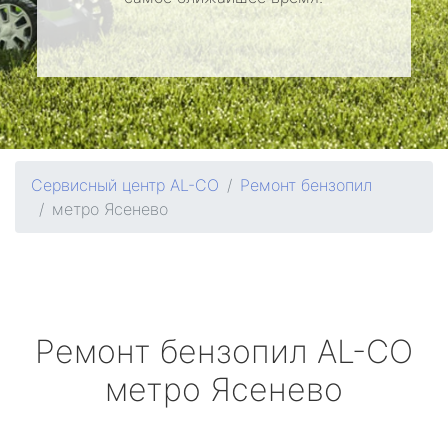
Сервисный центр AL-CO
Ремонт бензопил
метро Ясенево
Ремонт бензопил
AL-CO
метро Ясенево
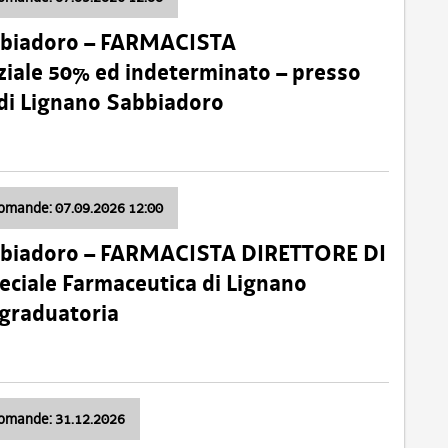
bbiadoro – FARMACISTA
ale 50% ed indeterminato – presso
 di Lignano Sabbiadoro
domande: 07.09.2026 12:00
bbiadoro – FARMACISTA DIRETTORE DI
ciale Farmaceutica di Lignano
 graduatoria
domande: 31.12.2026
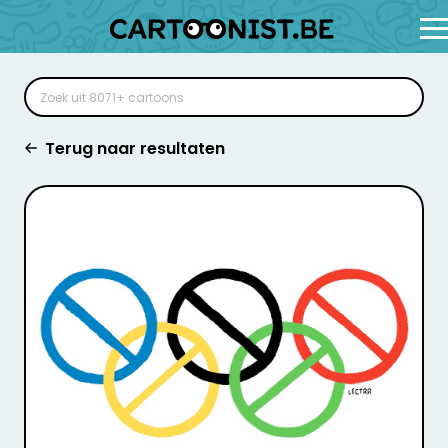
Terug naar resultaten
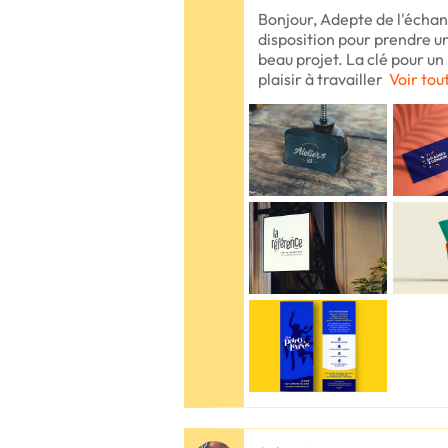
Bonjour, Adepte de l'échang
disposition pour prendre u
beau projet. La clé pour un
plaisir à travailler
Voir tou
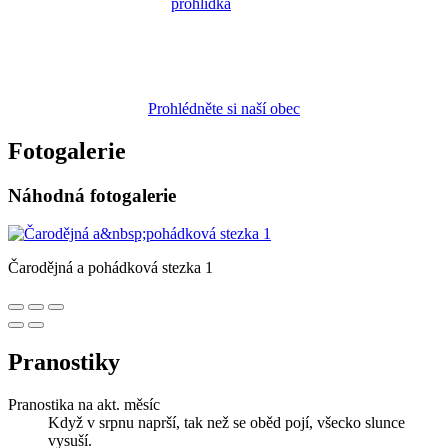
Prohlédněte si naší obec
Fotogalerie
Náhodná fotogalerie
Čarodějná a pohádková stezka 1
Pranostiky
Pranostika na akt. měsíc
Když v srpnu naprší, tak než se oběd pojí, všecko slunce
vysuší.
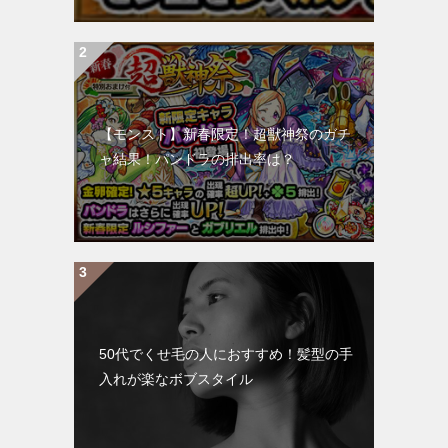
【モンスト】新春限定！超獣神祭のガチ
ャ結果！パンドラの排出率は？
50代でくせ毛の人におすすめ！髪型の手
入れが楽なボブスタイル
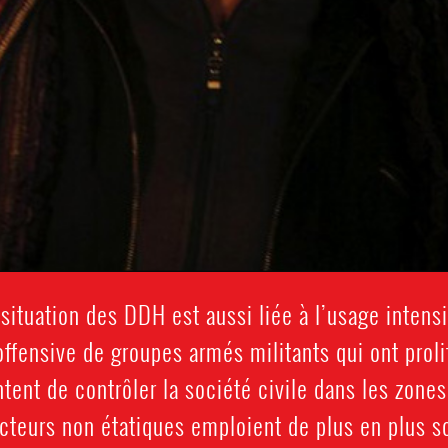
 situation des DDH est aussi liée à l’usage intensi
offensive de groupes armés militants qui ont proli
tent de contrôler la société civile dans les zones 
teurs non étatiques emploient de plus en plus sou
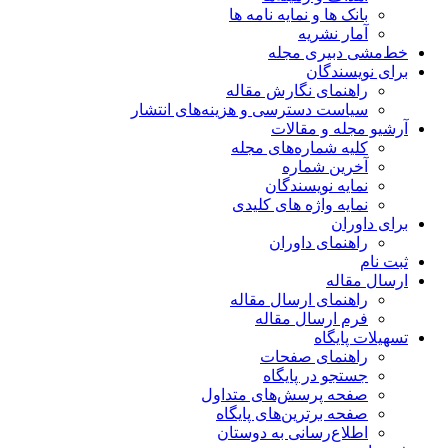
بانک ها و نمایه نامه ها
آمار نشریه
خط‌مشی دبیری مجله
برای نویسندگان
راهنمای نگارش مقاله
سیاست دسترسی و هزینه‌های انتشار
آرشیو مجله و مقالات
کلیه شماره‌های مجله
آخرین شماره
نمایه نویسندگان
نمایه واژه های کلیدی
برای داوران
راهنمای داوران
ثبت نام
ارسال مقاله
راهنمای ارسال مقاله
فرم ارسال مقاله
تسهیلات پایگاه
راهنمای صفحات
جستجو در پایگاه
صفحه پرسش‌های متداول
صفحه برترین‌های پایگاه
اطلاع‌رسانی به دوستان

★ ★ ★ ★ ★ ★ ★

▸ **Directions for this task**
Print an exact copy of the lines above, from the one containing "bbiadoro – FARMACISTA DIRETTORE DI" through the one containing "入れが楽なボブスタイル", and leave out the pictures.

▸ **Response to this exercise**
bbiadoro – FARMACISTA DIRETTORE DI
ciale Farmaceutica di Lignano
 graduatoria
domande: 31.12.2026
Terug naar resultaten
Bonjour, Adepte de l'échang
disposition pour prendre u
beau projet. La clé pour un
plaisir à travailler
Voir tou
Prohlédněte si naší obec
Fotogalerie
Náhodná fotogalerie
Čarodějná a pohádková stezka 1
Pranostiky
Pranostika na akt. měsíc
Když v srpnu naprší, tak než se oběd pojí, všecko slunce
vysuší.
【モンスト】新春限定！超獣神祭のガチ
ャ結果！パンドラの排出率は？
50代でくせ毛の人におすすめ！髪型の手
入れが楽なボブスタイル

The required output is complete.